> [Description of the task]:
Your copy should match the records below word for word and contain no pictures.
# # # # #
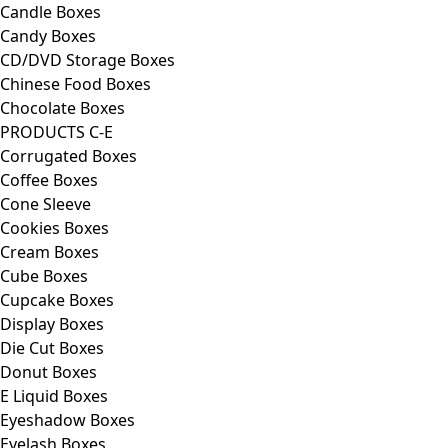
Candle Boxes
Candy Boxes
CD/DVD Storage Boxes
Chinese Food Boxes
Chocolate Boxes
PRODUCTS C-E
Corrugated Boxes
Coffee Boxes
Cone Sleeve
Cookies Boxes
Cream Boxes
Cube Boxes
Cupcake Boxes
Display Boxes
Die Cut Boxes
Donut Boxes
E Liquid Boxes
Eyeshadow Boxes
Eyelash Boxes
# # # # #
> [Solution to this task]:
Candle Boxes
Candy Boxes
CD/DVD Storage Boxes
Chinese Food Boxes
Chocolate Boxes
PRODUCTS C-E
Corrugated Boxes
Coffee Boxes
Cone Sleeve
Cookies Boxes
Cream Boxes
Cube Boxes
Cupcake Boxes
Display Boxes
Die Cut Boxes
Donut Boxes
E Liquid Boxes
Eyeshadow Boxes
Eyelash Boxes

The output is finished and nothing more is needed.